Grasping comfort where she could, Julia slipped the little clay ball into her pocket and started toward the kitchen.
Bingo trotted by her side past the wide stairs that led from floor to floor. Though not as grand as the one in Gone with the Wind, the staircase had captivated Julia on sight. She imagined a nineteenth-century bride sweeping down these now burgundy carpeted stairs, one gloved hand on the gleaming oak banister as her heart canted toward her true love waiting next to the enormous marble fireplace in the parlor below.
Fantasy, yes, like the comforting marbles, but a house like this allowed a certain imaginative license. Part of a Southern upbringing is to believe history lingers in walls and whispers from ancient oaks, and though she believed in so little these days, she believed that. This house was a living entity and Julia had carefully listened as she and Valery worked to create an inn worthy of a special trip to a small town in rural Tennessee. An inn where others might find peace even if the owner couldn't.
Sometimes, when she sat on the enormous wraparound porch, Julia thought she heard the rattle of carriages and horse hooves between the double row of old magnolias. She was careful to tell no one about the incidents. Nor of the time she'd felt a cool, soothing hand on her forehead after a screaming nightmare about Mikey; nor of the little boy's laughter she sometimes imagined in the upper hallway. A woman with a slender hold on sanity had to be careful about her wild imagination, for that is all it was. Julia didn't believe in ghosts or spirits or even much in God anymore.

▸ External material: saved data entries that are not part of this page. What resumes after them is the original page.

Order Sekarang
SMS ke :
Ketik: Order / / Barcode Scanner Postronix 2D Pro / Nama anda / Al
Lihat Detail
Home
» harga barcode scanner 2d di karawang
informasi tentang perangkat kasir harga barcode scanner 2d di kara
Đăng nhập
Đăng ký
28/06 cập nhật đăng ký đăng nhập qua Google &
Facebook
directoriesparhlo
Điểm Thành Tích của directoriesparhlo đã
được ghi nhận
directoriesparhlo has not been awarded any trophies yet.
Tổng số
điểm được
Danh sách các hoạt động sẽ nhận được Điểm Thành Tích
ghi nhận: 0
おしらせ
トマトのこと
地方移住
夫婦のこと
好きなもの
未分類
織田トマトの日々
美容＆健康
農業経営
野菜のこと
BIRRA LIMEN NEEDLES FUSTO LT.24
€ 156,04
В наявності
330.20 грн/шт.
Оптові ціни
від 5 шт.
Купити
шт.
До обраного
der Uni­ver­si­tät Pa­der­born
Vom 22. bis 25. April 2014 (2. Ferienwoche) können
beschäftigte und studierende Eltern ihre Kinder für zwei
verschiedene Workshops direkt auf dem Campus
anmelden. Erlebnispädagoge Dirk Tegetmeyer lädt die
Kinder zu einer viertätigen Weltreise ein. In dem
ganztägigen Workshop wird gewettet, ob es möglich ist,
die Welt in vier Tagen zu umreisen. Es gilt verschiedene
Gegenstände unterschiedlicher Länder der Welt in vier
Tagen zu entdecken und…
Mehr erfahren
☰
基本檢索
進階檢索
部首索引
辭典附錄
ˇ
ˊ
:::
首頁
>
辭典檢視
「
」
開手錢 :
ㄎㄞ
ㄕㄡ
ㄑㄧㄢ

She'd once made the mistake of sharing one of the episodes with Valery, a confession that had driven her sister to the liquor cabinet. That was a move Julia did not want to repeat. Valery and liquor were a troubling pair, especially since her sister's latest battles with Jed the jerk, the worst boyfriend in history.

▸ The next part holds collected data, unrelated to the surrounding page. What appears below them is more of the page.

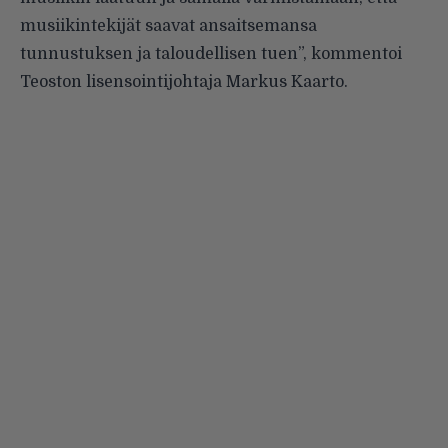
musiikintekijät saavat ansaitsemansa
tunnustuksen ja taloudellisen tuen”, kommentoi
Teoston lisensointijohtaja Markus Kaarto.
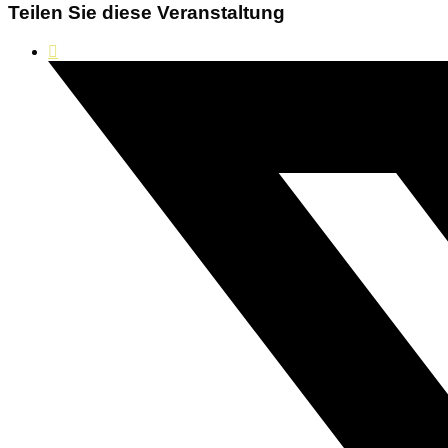
Teilen Sie diese Veranstaltung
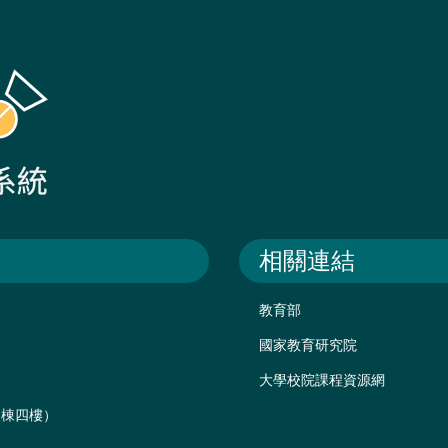
相關連結
教育部
國家教育研究院
大學校院課程資源網
後棟四樓）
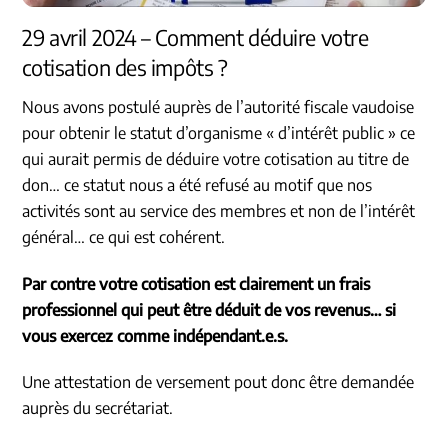
29 avril 2024 – Comment déduire votre
cotisation des impôts ?
Nous avons postulé auprès de l’autorité fiscale vaudoise
pour obtenir le statut d’organisme « d’intérêt public » ce
qui aurait permis de déduire votre cotisation au titre de
don… ce statut nous a été refusé au motif que nos
activités sont au service des membres et non de l’intérêt
général… ce qui est cohérent.
Par contre votre cotisation est clairement un frais
professionnel qui peut être déduit de vos revenus… si
vous exercez comme indépendant.e.s.
Une attestation de versement pout donc être demandée
auprès du secrétariat.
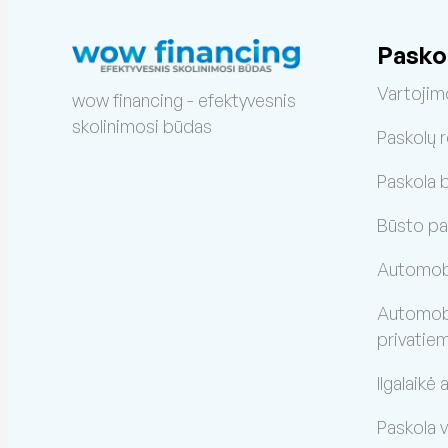
Pasko
Vartojim
wow financing - efektyvesnis
skolinimosi būdas
Paskolų 
Paskola 
Būsto pa
Automobi
Automobil
privatie
Ilgalaikė
Paskola 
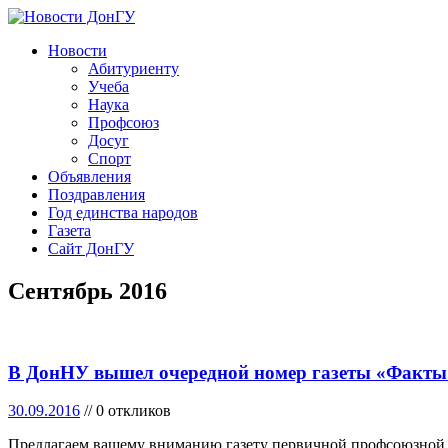
Новости
Абитуриенту
Учеба
Наука
Профсоюз
Досуг
Спорт
Объявления
Поздравления
Год единства народов
Газета
Cайт ДонГУ
Сентябрь 2016
В ДонНУ вышел очередной номер газеты «Факты
30.09.2016
// 0 откликов
Предлагаем вашему вниманию газету первичной профсоюзной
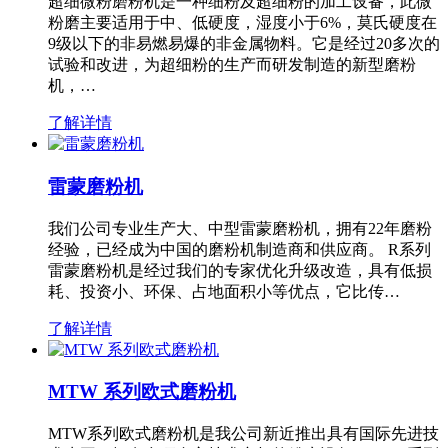
超细微粉磨粉机是一种细粉及超细粉的加工设备，此微
粉磨主要适用于中、低硬度，湿度小于6%，莫氏硬度在
9级以下的非易燃易爆的非金属物料。它是经过20多次的
试验和改进，为超细粉的生产而研发制造的新型磨粉
机，…
了解详情
雷蒙磨粉机
我们公司专业生产大、中型雷蒙磨粉机，拥有22年磨粉
经验，已经成为中国的磨粉机制造商和供应商。 R系列
雷蒙磨粉机是经过我们的专家优化升级改造，具有低损
耗、投资小、环保、占地面积小等优点，它比传…
了解详情
MTW 系列欧式磨粉机
MTW系列欧式磨粉机是我公司新近推出具有国际先进技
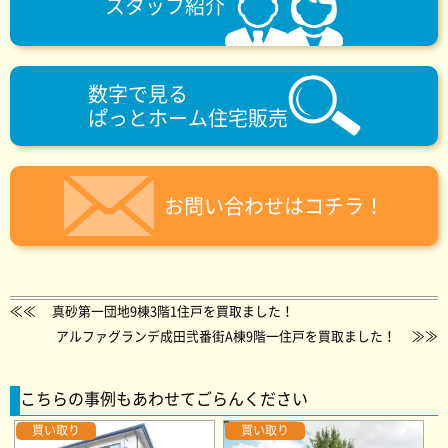
スタッフ紹介
数字で見る
ぱっとホーム住宅販売
お問い合わせはコチラ！
≪≪
真砂第一団地9棟3階1住戸を買取ました！
アルファグランデ成田弐番街A棟9階一住戸を買取ました！
≫≫
こちらの事例もあわせてごらんください
買い取り
買い取り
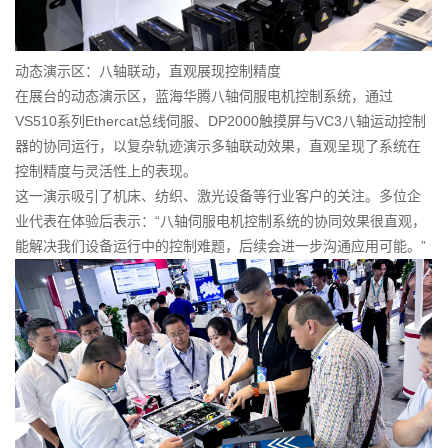
动态演示区：八轴联动，直观展现控制精度
在展台的动态演示区，蓝海华腾八轴伺服电机控制系统，通过
VS510系列Ethercat总线伺服、DP2000触摸屏与VC3八轴运动控制
器的协同运行，以复杂轨迹演示多轴联动效果，直观呈现了系统在
控制精度与灵活性上的表现。
这一演示吸引了机床、纺织、激光设备等行业客户的关注。多位企
业代表在体验后表示：“八轴伺服电机控制系统的协同效果很直观，
能解决我们设备运行中的控制难题，后续会进一步沟通应用可能。”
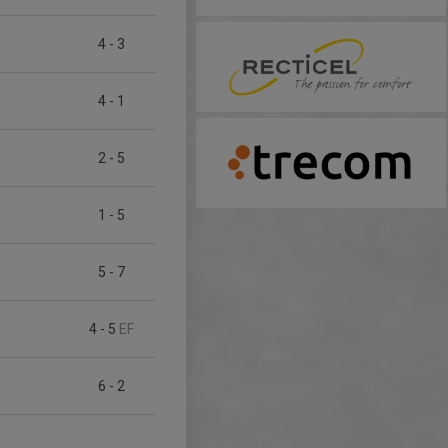
4
-
3
4
-
1
2
-
5
1
-
5
5
-
7
4
-
5
EF
6
-
2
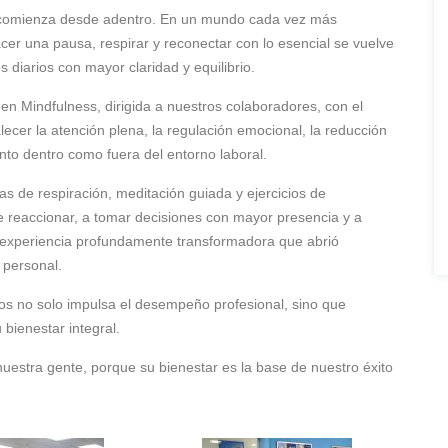
 comienza desde adentro. En un mundo cada vez más
cer una pausa, respirar y reconectar con lo esencial se vuelve
 diarios con mayor claridad y equilibrio.
en Mindfulness, dirigida a nuestros colaboradores, con el
alecer la atención plena, la regulación emocional, la reducción
anto dentro como fuera del entorno laboral.
cas de respiración, meditación guiada y ejercicios de
 reaccionar, a tomar decisiones con mayor presencia y a
 experiencia profundamente transformadora que abrió
 personal.
s no solo impulsa el desempeño profesional, sino que
bienestar integral.
uestra gente, porque su bienestar es la base de nuestro éxito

Though she and Valery were close, Julia had learned to keep her thoughts and grief to herself. No one understood. They expected her to move on and forget she'd had a son, a husband, a family. To forget she'd had a happy, almost perfect life until that horrible October morning.

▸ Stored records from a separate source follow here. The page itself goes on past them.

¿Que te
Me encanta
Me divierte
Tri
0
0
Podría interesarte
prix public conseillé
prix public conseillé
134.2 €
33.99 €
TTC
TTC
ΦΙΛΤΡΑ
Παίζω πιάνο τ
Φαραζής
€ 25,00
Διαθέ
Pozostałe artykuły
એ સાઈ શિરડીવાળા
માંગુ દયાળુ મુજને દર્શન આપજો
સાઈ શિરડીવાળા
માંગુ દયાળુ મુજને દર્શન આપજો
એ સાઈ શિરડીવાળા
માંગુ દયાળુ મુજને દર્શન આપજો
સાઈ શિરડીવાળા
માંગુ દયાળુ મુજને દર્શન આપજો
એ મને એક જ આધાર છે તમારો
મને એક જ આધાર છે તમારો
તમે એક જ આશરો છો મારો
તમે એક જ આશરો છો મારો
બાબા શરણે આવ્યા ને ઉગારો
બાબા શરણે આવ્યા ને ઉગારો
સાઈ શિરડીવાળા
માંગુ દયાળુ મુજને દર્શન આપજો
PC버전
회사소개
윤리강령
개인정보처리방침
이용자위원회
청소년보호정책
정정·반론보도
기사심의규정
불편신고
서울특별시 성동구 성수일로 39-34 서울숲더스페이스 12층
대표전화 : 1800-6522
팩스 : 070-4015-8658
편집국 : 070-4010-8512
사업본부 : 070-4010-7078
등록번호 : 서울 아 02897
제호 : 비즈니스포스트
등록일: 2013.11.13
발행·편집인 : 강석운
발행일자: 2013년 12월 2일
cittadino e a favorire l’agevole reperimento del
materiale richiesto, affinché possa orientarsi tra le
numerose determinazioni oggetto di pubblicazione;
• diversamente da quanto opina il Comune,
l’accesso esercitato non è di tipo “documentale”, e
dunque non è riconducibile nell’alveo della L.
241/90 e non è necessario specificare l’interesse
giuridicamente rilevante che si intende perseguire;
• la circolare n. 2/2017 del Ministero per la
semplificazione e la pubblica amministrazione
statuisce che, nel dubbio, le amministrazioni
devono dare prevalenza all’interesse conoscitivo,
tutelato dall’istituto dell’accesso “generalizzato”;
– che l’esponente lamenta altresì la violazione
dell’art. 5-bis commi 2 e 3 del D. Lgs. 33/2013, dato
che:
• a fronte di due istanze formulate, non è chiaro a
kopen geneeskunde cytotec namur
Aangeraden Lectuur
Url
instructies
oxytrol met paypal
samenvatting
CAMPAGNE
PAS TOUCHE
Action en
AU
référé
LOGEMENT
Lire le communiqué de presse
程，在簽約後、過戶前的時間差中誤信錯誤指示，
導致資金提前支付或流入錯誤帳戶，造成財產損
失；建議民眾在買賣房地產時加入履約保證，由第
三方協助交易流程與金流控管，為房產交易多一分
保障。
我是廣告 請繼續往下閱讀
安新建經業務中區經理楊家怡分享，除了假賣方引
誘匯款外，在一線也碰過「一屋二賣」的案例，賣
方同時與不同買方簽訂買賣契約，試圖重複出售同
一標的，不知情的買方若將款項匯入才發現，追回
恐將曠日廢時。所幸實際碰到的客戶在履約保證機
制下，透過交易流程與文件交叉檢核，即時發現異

Rounding into the kitchen, a late addition to the house, Julia flipped on lights and went straight for the coffee and oven dials. She might never win any chef awards but she loved to feed people.
Though her specialty was peach tea made from scratch, her coffee was good, too, a unique blend she ground herself and served French press. Guests were known to linger for hours over coffee, so she started there. The breakfast menu varied but always included a peach dish, mostly with fruit from her orchard. People expected peaches from an inn with a name like Peach Orchard.
In minutes, the ham-and-egg strata was ready for the oven, the peach-muffin batter spread among the tins, and the coffee sang its aromatic siren song. Taking a cup, Julia went out onto the front porch for her favorite time of day. With only the dog for company, she sat in one of four white wicker chairs to watch the sun break over the lawn and come sneaking through the waxy-leaved magnolias and fuchsia rhododendron. Last night's rain glistened like tiny crystals on the verdant grass while Old Glory hung limply from the white-board porch rail.
Julia made a frustrated sound in the back of her throat. Valery had forgotten to bring in the flag again last night, a clear breach of etiquette that would have the townspeople on the phone if anyone had driven past. Hopefully, no one had. Backed by woods, Peach Orchard Inn was off the main thoroughfare on the edge of town. Mikey would have loved this place. Room to run and explore and be a little boy in safety.
But safe was a relative term.
The house was shielded from the road by a thick stand of leafy trees, including the showy pink blooms of the peach orchard that ran to the right of the front lawn and down the north side. Sometimes she heard a car go by but mostly not. The small-town peace and quiet was one of the draws of her little guesthouse.